Yes, yes. I know. Another R Shiny app.
However, this time I’ve strayed from my recent bibliometric musings and developed something that’s more compatible with the core of my main research and interests.
Welcome to LeslieMatrixShiny!
Over the years I’ve taught many students the basics of population modelling, with the cohort-based approaches dominating the curriculum. Of these, the simpler ‘Leslie’ (age-classified) matrix models are both the easiest to understand and for which data can often be obtained without too many dramas.
a fictions life-cycle graphBut unless you’re willing to sit down and learn the code, they can be daunting to the novice.
Sure, there are plenty of software alternatives out there, such as Bob Lacy‘s Vortex (a free individual-based model available for PCs only), Resit Akçakaya & co’s RAMAS Metapop ($; PC only), Stéphane Legendre‘s Unified Life Models (ULM; open-source; all platforms), and Charles Todd‘s Essential (open-source; PC only) to name a few. If you’re already an avid R user and already into population modelling, you might be familiar with the population-modelling packages popdemo, OptiPopd, or sPop. I’m sure there are still other good resources out there of which I’m not aware.
But, even to install the relevant software or invoke particular packages in R takes a bit of time and learning. It’s probably safe to assume that many people find the prospect daunting.
It’s for this reason that I turned my newly acquired R Shiny skills to matrix population models so that even complete coding novices can run their own stochastic population models.
I call the app LeslieMatrixShiny.
But unlike some other Shiny matrix-modelling apps I’ve seen, LeslieMatrixShiny is not just for teaching or demonstration purposes. I’ve designed it so that it is customisable and can provide useful results for real research outputs. Like the name implies, it only implements Leslie (age-structured) models for now.
This web-based app not only allows you to customise the demographic details of your chosen species/population, it also includes a customisable density-feedback function on survival, as well as full stochastic resampling features (including generationally scaled catastrophes) to estimate confidence intervals and extinction probabilities. You can also choose to project your population forward in time based on a set number of years or species-specific generations.
Finally, I’ve added functionality to examine two types of disturbances: (i) single-pulse and (ii) press disturbances.

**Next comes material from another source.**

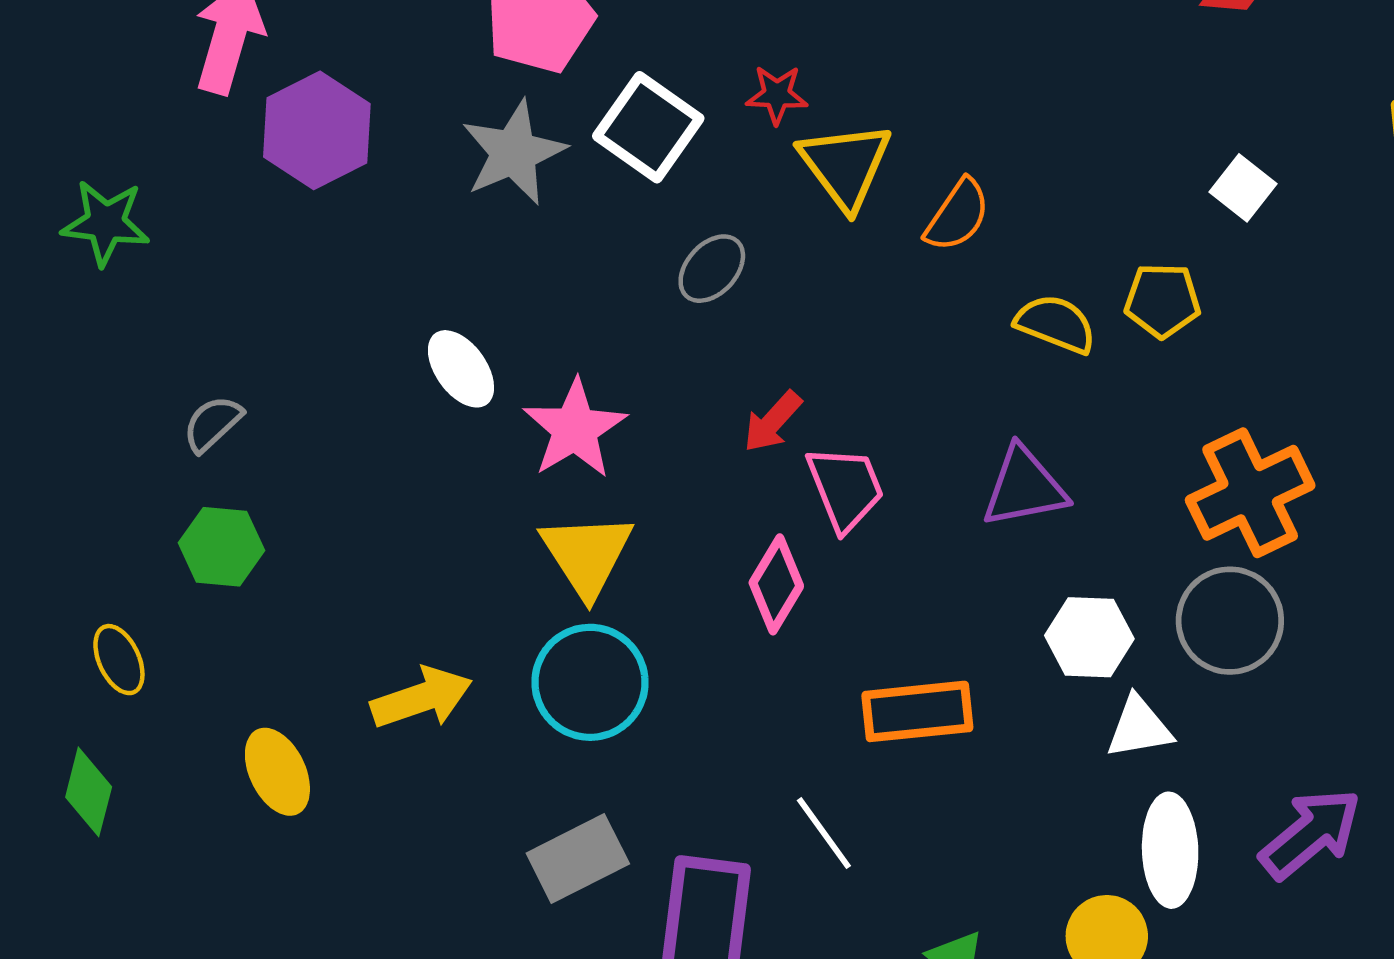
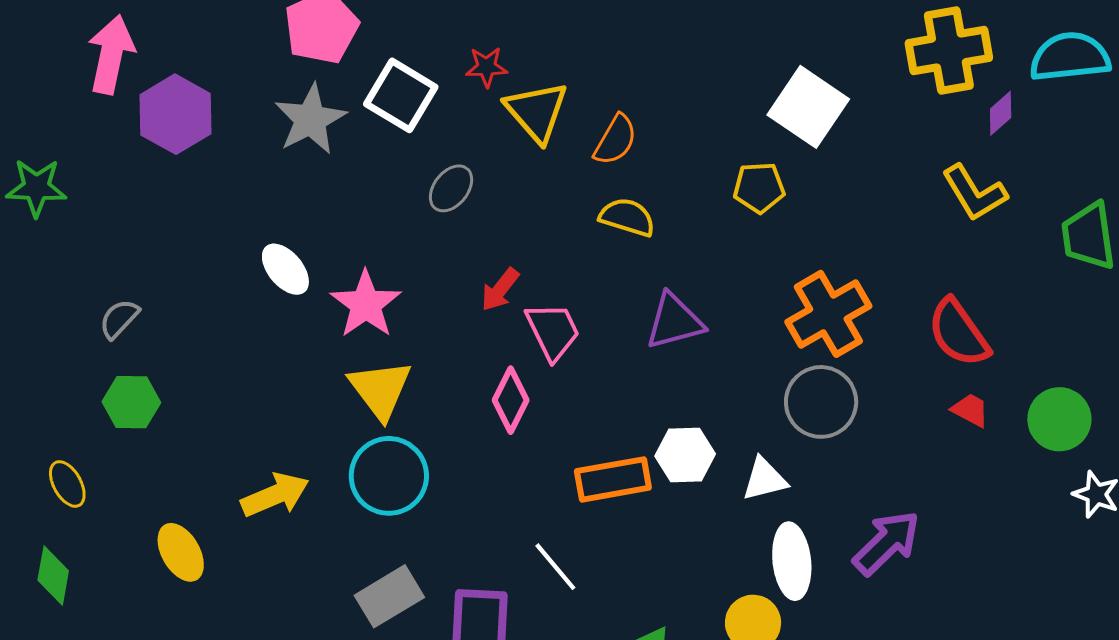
white square: (1243, 188) -> (808, 107), size x1.8
yellow semicircle: (1056, 324) -> (627, 217), moved
white hexagon: (1089, 637) -> (685, 455), moved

A pulse disturbance is an acute perturbation that happens abruptly. I implemented this function to test the effect of one-off disturbance events like a harvest or known catastrophe (in addition or independent of the ‘normal’ probability of a generic catastrophes mentioned above). The user also has the choice to set a specific timing for the pulse disturbance, or to let it happen at any time randomly during the projection window. The user can also choose to set the perturbation as a percentage of the current population size, or as a fixed number of individuals.
A press disturbance is a perturbation that happens over a longer time frame than a pulse disturbance. I implemented this function to test the effect of a sustained disturbance event like an annual harvest. The user has the choice to set a specific interval for the press disturbance, or to let it happen throughout the entire projection window. Like in the pulse function, the user can choose to set the perturbation as a percentage of the current population size, or as a fixed number of individuals.

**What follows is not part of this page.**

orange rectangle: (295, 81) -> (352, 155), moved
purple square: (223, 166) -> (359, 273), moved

And like any good software, I have included a rather detailed instructions page to explain each step along the way. I’ve also provided all the underlying Shiny code and functions in Github.
This is a work in progress, of course, and I’m sure users and I will find bugs along the way. That said, I’m pretty satisfied with how it’s working now, and I’m keen for people to start using it. As time marches on, I plan to add more features, such as a minimum-viable population size calculator, download and upload facilities, time-variant carrying capacity, and perhaps more complex density-feedback functions.